Robert Samuelson is Not a Fan of the Corporate Tax

There is much that I find agreeable in Robert Samuelson's column on the corporate tax, but I don't understand the upshot of this paragraph:

Most countries don't tax the foreign profits of their multinational firms at all. Take a Swiss multinational with operations in South Korea. It pays a 27.5 percent Korean corporate tax on its profits and can bring home the rest tax-free. By contrast, a U.S. firm in Korea pays the Korean tax and, if it returns the profits to the United States, faces the 35 percent U.S. corporate tax rate. American companies can defer the U.S. tax by keeping the profits abroad (naturally, many do), and when repatriated, companies get a credit for foreign taxes paid. In this case, they'd pay the difference between the Korean rate (27.5 percent) and the U.S. rate (35 percent).

This is all accurate, but none of it is an argument against anything Obama is proposing. Samuelson is saying (1) American companies need to pay the American rate when they repatriate profits from abroad, and (2) American companies can very easily avoid the American rate by keeping profits abroad. This isn't a system that disadvantages American companies, and, more to the point, it's not a system that Obama is changing.
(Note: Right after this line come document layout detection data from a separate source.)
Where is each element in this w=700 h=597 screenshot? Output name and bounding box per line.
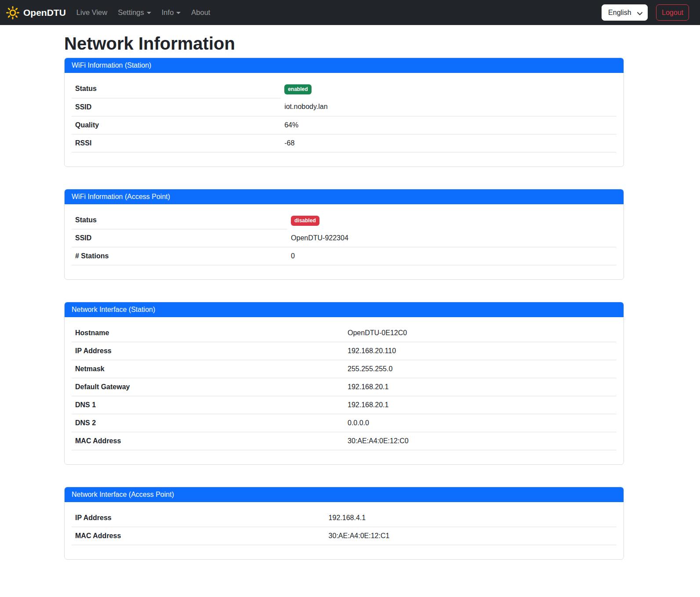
table-row: Status enabled	[72, 80, 617, 98]
row-value: OpenDTU-922304	[287, 229, 617, 247]
table-row: Netmask 255.255.255.0	[72, 360, 617, 378]
nav-item-info[interactable]: Info	[158, 5, 185, 20]
row-value: 30:AE:A4:0E:12:C0	[344, 432, 617, 450]
table-row: Default Gateway 192.168.20.1	[72, 378, 617, 396]
row-label: RSSI	[72, 134, 281, 152]
card-wifi-station: WiFi Information (Station) Status enable…	[64, 58, 624, 167]
card-header: Network Interface (Access Point)	[65, 487, 624, 502]
card-header: WiFi Information (Access Point)	[65, 189, 624, 204]
table-row: Quality 64%	[72, 116, 617, 134]
row-label: Default Gateway	[72, 378, 344, 396]
row-label: MAC Address	[72, 432, 344, 450]
card-header: Network Interface (Station)	[65, 302, 624, 317]
row-label: # Stations	[72, 247, 287, 265]
row-label: SSID	[72, 229, 287, 247]
brand-link[interactable]: OpenDTU	[6, 6, 66, 19]
main-content: Network Information WiFi Information (St…	[64, 33, 624, 560]
row-value: 192.168.4.1	[325, 509, 617, 527]
table-row: IP Address 192.168.4.1	[72, 509, 617, 527]
table-row: MAC Address 30:AE:A4:0E:12:C1	[72, 527, 617, 545]
page-title: Network Information	[64, 33, 624, 54]
brand-label: OpenDTU	[23, 7, 66, 18]
table-row: RSSI -68	[72, 134, 617, 152]
card-body: Hostname OpenDTU-0E12C0 IP Address 192.1…	[65, 317, 624, 464]
info-table: Hostname OpenDTU-0E12C0 IP Address 192.1…	[72, 324, 617, 450]
table-row: IP Address 192.168.20.110	[72, 342, 617, 360]
row-label: Hostname	[72, 324, 344, 342]
row-label: SSID	[72, 98, 281, 116]
row-label: Netmask	[72, 360, 344, 378]
logout-button[interactable]: Logout	[656, 4, 689, 21]
row-value: 0.0.0.0	[344, 414, 617, 432]
row-label: DNS 1	[72, 396, 344, 414]
card-network-interface-station: Network Interface (Station) Hostname Ope…	[64, 302, 624, 465]
table-row: DNS 1 192.168.20.1	[72, 396, 617, 414]
table-row: DNS 2 0.0.0.0	[72, 414, 617, 432]
card-wifi-access-point: WiFi Information (Access Point) Status d…	[64, 189, 624, 280]
card-header: WiFi Information (Station)	[65, 58, 624, 73]
row-value: 0	[287, 247, 617, 265]
table-row: Hostname OpenDTU-0E12C0	[72, 324, 617, 342]
sun-icon	[6, 6, 19, 19]
chevron-down-icon	[176, 12, 181, 14]
row-label: MAC Address	[72, 527, 325, 545]
nav-links: Live View Settings Info About	[71, 5, 216, 20]
info-table: IP Address 192.168.4.1 MAC Address 30:AE…	[72, 509, 617, 545]
nav-item-live-view[interactable]: Live View	[73, 5, 111, 20]
row-label: Status	[72, 80, 281, 98]
table-row: # Stations 0	[72, 247, 617, 265]
nav-item-settings[interactable]: Settings	[114, 5, 155, 20]
nav-item-about[interactable]: About	[188, 5, 214, 20]
info-table: Status enabled SSID iot.nobody.lan Quali…	[72, 80, 617, 152]
row-value: 30:AE:A4:0E:12:C1	[325, 527, 617, 545]
navbar-right: English Logout	[602, 4, 689, 21]
row-label: IP Address	[72, 342, 344, 360]
table-row: MAC Address 30:AE:A4:0E:12:C0	[72, 432, 617, 450]
page: OpenDTU Live View Settings Info About En…	[0, 0, 700, 597]
row-value: 192.168.20.1	[344, 396, 617, 414]
table-row: SSID iot.nobody.lan	[72, 98, 617, 116]
row-value: iot.nobody.lan	[281, 98, 617, 116]
language-select[interactable]: English	[602, 4, 648, 21]
row-label: Quality	[72, 116, 281, 134]
row-value: 192.168.20.1	[344, 378, 617, 396]
row-value: -68	[281, 134, 617, 152]
row-value: 192.168.20.110	[344, 342, 617, 360]
table-row: SSID OpenDTU-922304	[72, 229, 617, 247]
chevron-down-icon	[147, 12, 151, 14]
card-body: IP Address 192.168.4.1 MAC Address 30:AE…	[65, 502, 624, 559]
status-badge: enabled	[284, 84, 311, 94]
row-value: 64%	[281, 116, 617, 134]
row-value: disabled	[287, 211, 617, 229]
card-network-interface-access-point: Network Interface (Access Point) IP Addr…	[64, 487, 624, 560]
table-row: Status disabled	[72, 211, 617, 229]
row-value: enabled	[281, 80, 617, 98]
card-body: Status disabled SSID OpenDTU-922304 # St…	[65, 204, 624, 280]
row-label: IP Address	[72, 509, 325, 527]
status-badge: disabled	[291, 216, 319, 226]
row-value: 255.255.255.0	[344, 360, 617, 378]
navbar: OpenDTU Live View Settings Info About En…	[0, 0, 700, 25]
row-label: Status	[72, 211, 287, 229]
row-value: OpenDTU-0E12C0	[344, 324, 617, 342]
info-table: Status disabled SSID OpenDTU-922304 # St…	[72, 211, 617, 266]
row-label: DNS 2	[72, 414, 344, 432]
card-body: Status enabled SSID iot.nobody.lan Quali…	[65, 73, 624, 166]
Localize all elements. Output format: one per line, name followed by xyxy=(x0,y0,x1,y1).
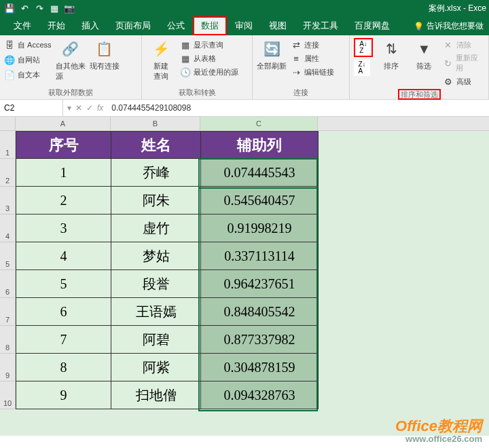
sort-button[interactable]: ⇅排序 xyxy=(377,38,405,71)
cell[interactable]: 4 xyxy=(16,242,111,270)
cell[interactable]: 扫地僧 xyxy=(111,381,201,409)
clear-filter-button[interactable]: ✕清除 xyxy=(443,38,484,52)
cell[interactable]: 6 xyxy=(16,298,111,326)
cell[interactable]: 1 xyxy=(16,159,111,187)
row-header-1[interactable]: 1 xyxy=(0,131,16,159)
group-label-transform: 获取和转换 xyxy=(146,86,248,98)
col-header-a[interactable]: A xyxy=(16,117,111,130)
new-query-button[interactable]: ⚡新建 查询 xyxy=(146,38,176,81)
edit-links-button[interactable]: ⇢编辑链接 xyxy=(291,65,334,79)
cell[interactable]: 0.91998219 xyxy=(201,214,319,242)
tab-data[interactable]: 数据 xyxy=(193,16,227,35)
header-name[interactable]: 姓名 xyxy=(111,131,201,159)
tab-dev[interactable]: 开发工具 xyxy=(295,16,346,35)
row-header[interactable]: 2 xyxy=(0,159,16,187)
cell[interactable]: 阿朱 xyxy=(111,187,201,214)
existing-conn-label: 现有连接 xyxy=(90,61,120,71)
properties-button[interactable]: ≡属性 xyxy=(291,52,334,65)
show-queries-button[interactable]: ▦显示查询 xyxy=(180,38,238,52)
tab-layout[interactable]: 页面布局 xyxy=(107,16,159,35)
dropdown-icon[interactable]: ▾ xyxy=(67,103,71,113)
refresh-all-button[interactable]: 🔄全部刷新 xyxy=(257,38,287,71)
from-table-button[interactable]: ▦从表格 xyxy=(180,52,238,65)
formula-value[interactable]: 0.0744455429108098 xyxy=(107,103,195,113)
cell[interactable]: 阿紫 xyxy=(111,354,201,381)
row-header[interactable]: 6 xyxy=(0,270,16,298)
from-access-button[interactable]: 🗄自 Access xyxy=(4,38,52,52)
existing-conn-button[interactable]: 📋现有连接 xyxy=(90,38,120,71)
table-row: 2 1 乔峰 0.074445543 xyxy=(0,159,489,187)
select-all-corner[interactable] xyxy=(0,117,16,130)
col-header-c[interactable]: C xyxy=(200,117,318,130)
clear-label: 清除 xyxy=(456,40,471,50)
cell[interactable]: 0.877337982 xyxy=(201,326,319,354)
cell[interactable]: 0.964237651 xyxy=(201,270,319,298)
enter-icon[interactable]: ✓ xyxy=(86,103,93,113)
from-web-button[interactable]: 🌐自网站 xyxy=(4,53,52,67)
cell[interactable]: 0.094328763 xyxy=(201,381,319,409)
cell[interactable]: 梦姑 xyxy=(111,242,201,270)
from-other-button[interactable]: 🔗自其他来源 xyxy=(56,38,86,81)
new-query-label: 新建 查询 xyxy=(153,61,168,81)
redo-button[interactable]: ↷ xyxy=(33,1,46,15)
cell[interactable]: 0.545640457 xyxy=(201,187,319,214)
row-header[interactable]: 7 xyxy=(0,298,16,326)
col-header-b[interactable]: B xyxy=(111,117,200,130)
tab-file[interactable]: 文件 xyxy=(5,16,39,35)
tab-insert[interactable]: 插入 xyxy=(73,16,107,35)
row-header[interactable]: 8 xyxy=(0,326,16,354)
cell[interactable]: 8 xyxy=(16,354,111,381)
cell[interactable]: 0.337113114 xyxy=(201,242,319,270)
connections-button[interactable]: ⇄连接 xyxy=(291,38,334,52)
worksheet[interactable]: A B C 1 序号 姓名 辅助列 2 1 乔峰 0.074445543 3 2… xyxy=(0,117,489,436)
row-header[interactable]: 3 xyxy=(0,187,16,214)
cell[interactable]: 3 xyxy=(16,214,111,242)
new-button[interactable]: ▦ xyxy=(48,1,61,15)
properties-icon: ≡ xyxy=(291,53,302,64)
table-row: 4 3 虚竹 0.91998219 xyxy=(0,214,489,242)
cell[interactable]: 阿碧 xyxy=(111,326,201,354)
cell[interactable]: 虚竹 xyxy=(111,214,201,242)
tab-home[interactable]: 开始 xyxy=(39,16,73,35)
sort-za-button[interactable]: Z↓A xyxy=(354,60,370,76)
group-label-connections: 连接 xyxy=(257,86,345,98)
tab-review[interactable]: 审阅 xyxy=(227,16,261,35)
tab-view[interactable]: 视图 xyxy=(261,16,295,35)
cell[interactable]: 5 xyxy=(16,270,111,298)
sort-az-button[interactable]: A↓Z xyxy=(354,38,373,57)
cell[interactable]: 段誉 xyxy=(111,270,201,298)
row-header[interactable]: 4 xyxy=(0,214,16,242)
ribbon-tabs: 文件 开始 插入 页面布局 公式 数据 审阅 视图 开发工具 百度网盘 💡告诉我… xyxy=(0,16,489,35)
row-header[interactable]: 5 xyxy=(0,242,16,270)
cell[interactable]: 0.848405542 xyxy=(201,298,319,326)
camera-button[interactable]: 📷 xyxy=(62,1,76,15)
save-button[interactable]: 💾 xyxy=(3,1,16,15)
reapply-button[interactable]: ↻重新应用 xyxy=(443,52,484,75)
edit-links-icon: ⇢ xyxy=(291,67,302,77)
name-box[interactable]: C2 xyxy=(0,100,63,116)
advanced-filter-button[interactable]: ⚙高级 xyxy=(443,75,484,88)
recent-sources-button[interactable]: 🕓最近使用的源 xyxy=(180,65,238,79)
cell[interactable]: 2 xyxy=(16,187,111,214)
tab-baidu[interactable]: 百度网盘 xyxy=(346,16,398,35)
undo-button[interactable]: ↶ xyxy=(18,1,31,15)
tell-me[interactable]: 💡告诉我您想要做 xyxy=(408,17,489,35)
cell[interactable]: 9 xyxy=(16,381,111,409)
cell[interactable]: 7 xyxy=(16,326,111,354)
cancel-icon[interactable]: ✕ xyxy=(75,103,82,113)
filter-button[interactable]: ▼筛选 xyxy=(410,38,438,71)
cell[interactable]: 乔峰 xyxy=(111,159,201,187)
tab-formulas[interactable]: 公式 xyxy=(159,16,193,35)
from-text-button[interactable]: 📄自文本 xyxy=(4,68,52,81)
text-icon: 📄 xyxy=(4,69,15,80)
fx-icon[interactable]: fx xyxy=(97,103,103,113)
cell[interactable]: 0.304878159 xyxy=(201,354,319,381)
cell[interactable]: 0.074445543 xyxy=(201,159,319,187)
row-header[interactable]: 10 xyxy=(0,381,16,409)
header-aux[interactable]: 辅助列 xyxy=(201,131,319,159)
ribbon: 🗄自 Access 🌐自网站 📄自文本 🔗自其他来源 📋现有连接 获取外部数据 … xyxy=(0,35,489,100)
header-seq[interactable]: 序号 xyxy=(16,131,111,159)
row-header[interactable]: 9 xyxy=(0,354,16,381)
access-icon: 🗄 xyxy=(4,39,15,50)
cell[interactable]: 王语嫣 xyxy=(111,298,201,326)
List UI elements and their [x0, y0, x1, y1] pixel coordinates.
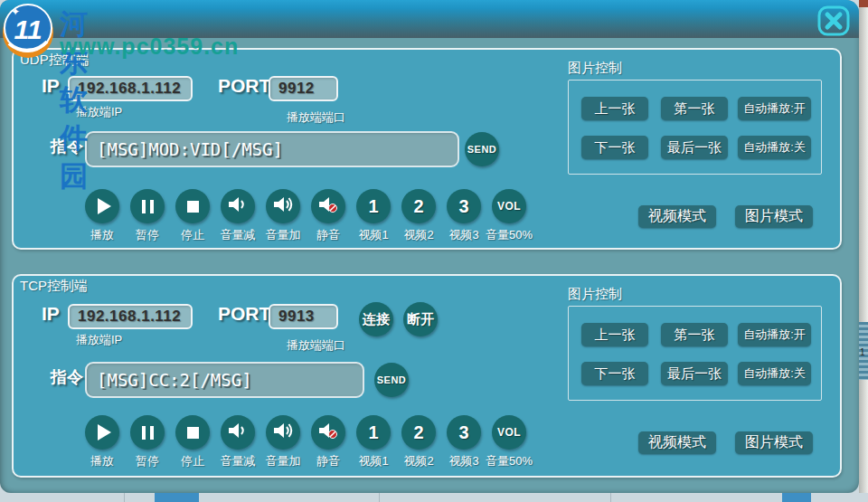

It's also not hard to see why this compromise exists. If you're earning money abroad and reinvesting it abroad, you pay the relevant foreign rate -- just like all the other multinationals competing in the same market. If you're earning money abroad and bringing it back to the US, you pay the same rate as domestic American companies. Presto: horizontal fairness. Or at least the nearest approximation.